Inside ZX AnalytiX's Data Wrangling Process

David W. SijabatSr. Product Manager, Advanced AnalyticsMarch 10 2021

WHAT IS DATA WRANGLING?

Suppose you have identified a business use case that requires you to create a machine learning model that will predict asset failure probability in the coming one month period. You have access to the operation dataset which records all the historical maintenance and failures of the asset you are investigating. Besides the maintenance data, you are considering using historical vibration data of the engine to understand the signals prior to the failure events.

You start your journey by performing an exploratory data analysis, and creating data processing steps that will cleanse, combine, and transform your raw data into consumable format required by the machine learning algorithms. These data steps are known as data wrangling processes.
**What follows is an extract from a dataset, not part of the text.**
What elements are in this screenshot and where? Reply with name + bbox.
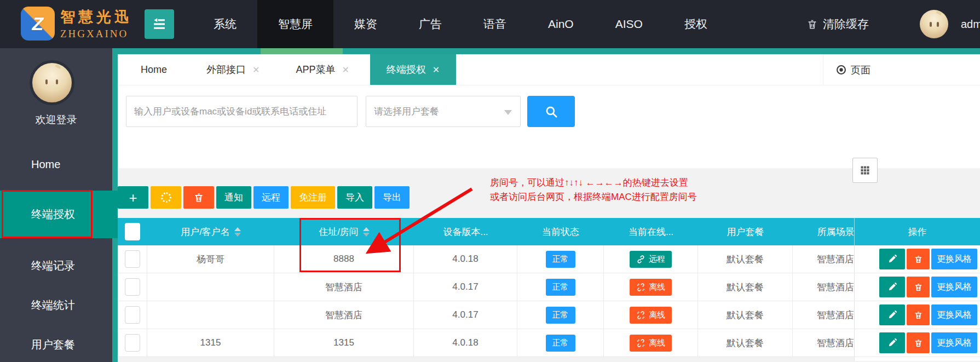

Data wrangling is data steps we perform to improve the quality and value of our data by performing data selection, cleansing, aggregation, merge, and augmentation. The other goal is to re-shape our data as input for advanced analytics tasks such as business intelligence and machine learning.

HOW CAN ZX ANALYTIX HELP?

According to O’Reilly’s 2016 Data Science Salary Survey, 69% of data scientists will spend a significant amount of time in their day-to-day dealing with basic exploratory data analysis, while 53% spend time cleaning their data. These laborious tasks usually require data scientists to write a large and complex code in order to perform these data wrangling processes.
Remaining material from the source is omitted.